More than 3,200 applications were submitted for the program. So far, 1,920 households have been approved and are receiving the $500 monthly payments.
“We are finding that a basic income floor is an effective way to empower and stabilize families, and while we are still studying the long term impacts, we feel confident in this tool as part of our plan to reduce poverty and address the growing economic divide in our city,” said Siddiqui in a statement.
Residents used the money to climb out of debt, pay back-rent, return to school, and fund child care so parents could work more, according to officials.
“It’s really hard to worry about every dollar you’re spending,” said McGovern. “To have a little bit of cushion . . . is something these families haven’t experienced. That stuff is really important for people’s mental health.”
Camp Harbor View, a private organization that is focused on providing opportunities to Boston’s most marginalized, just completed a pilot program for guaranteed basic income in September.
The initiative was born out of the COVID-19 pandemic, as well as an often cited study that found the median net worth for non-immigrant Black households in the Greater Boston region is just $8, according to Josh Waxman, the chief operating officer for Camp Harbor View.
Waxman said his organization hired consultants, performed more than a dozen focus groups, and surveyed hundreds. They found that families consistently reported having a lack of access to unrestricted cash.
“They had been caught in so many programs and so many systems that had so much red tape involved, but if they just had a little extra money each month, they could really do some meaningful things to move their families forward,” he said.
His group’s program targeted families just above the poverty line. Fifty families that were making between $43,000 and $103,000 a year were given $585 a month, no strings attached.
During a Boston City Council hearing this week, Segun Idowu, Boston’s chief of economic opportunity and inclusion, said any guaranteed income program would need to include private, philanthropic partners. On Wednesday, Waxman said his organization would “absolutely” be interested in developing a program with the city.
“We’ve had initial conversations with them,” he said.
Still, in Boston, the discussion of a guaranteed basic income appears to be in its infancy. Mayor Michelle Wu said Wednesday that the city is not “at the point of considering details.”
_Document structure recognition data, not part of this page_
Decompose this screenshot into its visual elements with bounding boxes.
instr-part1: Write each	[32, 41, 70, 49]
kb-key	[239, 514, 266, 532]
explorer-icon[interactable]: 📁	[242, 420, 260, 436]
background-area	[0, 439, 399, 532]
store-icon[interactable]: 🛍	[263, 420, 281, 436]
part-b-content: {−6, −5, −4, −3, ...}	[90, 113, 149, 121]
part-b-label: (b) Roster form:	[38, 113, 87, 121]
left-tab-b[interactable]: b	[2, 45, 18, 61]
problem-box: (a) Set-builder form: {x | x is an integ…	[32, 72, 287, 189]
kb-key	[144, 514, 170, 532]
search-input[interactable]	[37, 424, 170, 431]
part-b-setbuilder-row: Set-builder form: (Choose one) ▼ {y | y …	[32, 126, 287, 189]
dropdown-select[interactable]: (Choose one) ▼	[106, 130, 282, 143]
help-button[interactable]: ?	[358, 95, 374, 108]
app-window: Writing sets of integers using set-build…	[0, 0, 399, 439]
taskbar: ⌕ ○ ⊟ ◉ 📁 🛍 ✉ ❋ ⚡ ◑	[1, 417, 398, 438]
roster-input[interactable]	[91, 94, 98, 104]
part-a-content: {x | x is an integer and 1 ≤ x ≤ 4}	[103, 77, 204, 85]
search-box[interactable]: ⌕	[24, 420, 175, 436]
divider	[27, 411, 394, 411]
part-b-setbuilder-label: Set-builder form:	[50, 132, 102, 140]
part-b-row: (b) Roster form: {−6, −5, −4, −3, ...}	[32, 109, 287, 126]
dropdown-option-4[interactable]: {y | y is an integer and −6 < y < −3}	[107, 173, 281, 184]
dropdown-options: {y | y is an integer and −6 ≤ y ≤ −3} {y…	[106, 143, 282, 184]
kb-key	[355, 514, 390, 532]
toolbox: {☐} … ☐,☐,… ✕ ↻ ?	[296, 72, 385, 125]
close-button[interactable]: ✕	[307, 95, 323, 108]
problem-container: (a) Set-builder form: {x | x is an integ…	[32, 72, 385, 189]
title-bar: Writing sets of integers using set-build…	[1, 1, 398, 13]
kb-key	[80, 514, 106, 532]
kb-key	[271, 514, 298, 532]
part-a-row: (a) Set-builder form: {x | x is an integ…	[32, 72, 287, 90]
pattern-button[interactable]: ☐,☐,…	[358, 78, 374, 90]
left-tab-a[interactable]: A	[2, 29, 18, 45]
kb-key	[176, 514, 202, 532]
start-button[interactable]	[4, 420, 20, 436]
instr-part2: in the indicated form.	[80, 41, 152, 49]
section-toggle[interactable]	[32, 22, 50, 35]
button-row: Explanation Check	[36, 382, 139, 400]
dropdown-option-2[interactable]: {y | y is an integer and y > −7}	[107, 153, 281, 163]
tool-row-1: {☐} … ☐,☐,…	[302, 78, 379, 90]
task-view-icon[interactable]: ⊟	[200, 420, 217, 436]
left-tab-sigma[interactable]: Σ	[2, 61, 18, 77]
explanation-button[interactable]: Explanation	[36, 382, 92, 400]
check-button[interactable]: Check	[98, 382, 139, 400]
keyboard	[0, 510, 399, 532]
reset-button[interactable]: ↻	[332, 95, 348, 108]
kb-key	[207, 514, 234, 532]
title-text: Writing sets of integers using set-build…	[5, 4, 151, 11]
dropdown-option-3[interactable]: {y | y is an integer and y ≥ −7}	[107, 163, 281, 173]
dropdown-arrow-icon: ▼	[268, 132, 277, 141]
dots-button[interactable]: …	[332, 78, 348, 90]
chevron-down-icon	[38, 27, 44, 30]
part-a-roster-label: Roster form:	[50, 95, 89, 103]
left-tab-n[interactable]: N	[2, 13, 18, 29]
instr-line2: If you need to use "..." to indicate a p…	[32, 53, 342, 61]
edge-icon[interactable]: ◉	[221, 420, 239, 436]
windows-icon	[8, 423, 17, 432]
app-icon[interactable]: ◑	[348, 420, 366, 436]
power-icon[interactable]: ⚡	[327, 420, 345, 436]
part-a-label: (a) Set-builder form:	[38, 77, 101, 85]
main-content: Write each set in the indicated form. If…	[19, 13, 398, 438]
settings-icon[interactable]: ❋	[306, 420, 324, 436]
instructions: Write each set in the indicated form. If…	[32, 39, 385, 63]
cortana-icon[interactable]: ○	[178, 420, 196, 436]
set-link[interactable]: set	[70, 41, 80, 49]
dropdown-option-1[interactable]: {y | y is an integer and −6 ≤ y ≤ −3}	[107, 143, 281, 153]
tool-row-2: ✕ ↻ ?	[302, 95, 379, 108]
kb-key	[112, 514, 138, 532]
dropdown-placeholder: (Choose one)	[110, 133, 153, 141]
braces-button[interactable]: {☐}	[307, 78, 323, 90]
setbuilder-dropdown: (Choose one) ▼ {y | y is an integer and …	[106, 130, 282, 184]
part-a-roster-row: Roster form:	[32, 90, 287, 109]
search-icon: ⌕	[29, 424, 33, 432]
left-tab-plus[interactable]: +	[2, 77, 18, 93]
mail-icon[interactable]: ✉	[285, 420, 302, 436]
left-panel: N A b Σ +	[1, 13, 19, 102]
Some city lawmakers oppose a guaranteed income program. City Council President Ed Flynn said Thursday that coming out of the pandemic, “there is still a great deal of economic uncertainty,” including vacant commercial space and high interest rates.
“It is important that we focus on our existing responsibilities, prioritize basic city services and public safety, and increase salaries to attract talent and retain our dedicated employees in one of the most difficult housing markets in the country,” he said.
Jim Stergios, executive director of the Pioneer Institute, a Boston-based free market think tank, said in an email that the impact of universal basic income programs, both domestically and abroad, is “hard to gauge.”
“Results varied, with improvements in well-being but mixed results on employment and poverty alleviation,” he said.
Speaking at a news conference this week, Wu was straightforward about the challenges of launching and maintaining a guaranteed basic income initiative.
“At the city level, it’s very hard for any municipality to have the scale of funding available to make a difference across the entire population,” she said. “Every other city that has done this, it’s been a very limited pilot of a small number of families for a set period of time and that just kind of dries up and goes away.”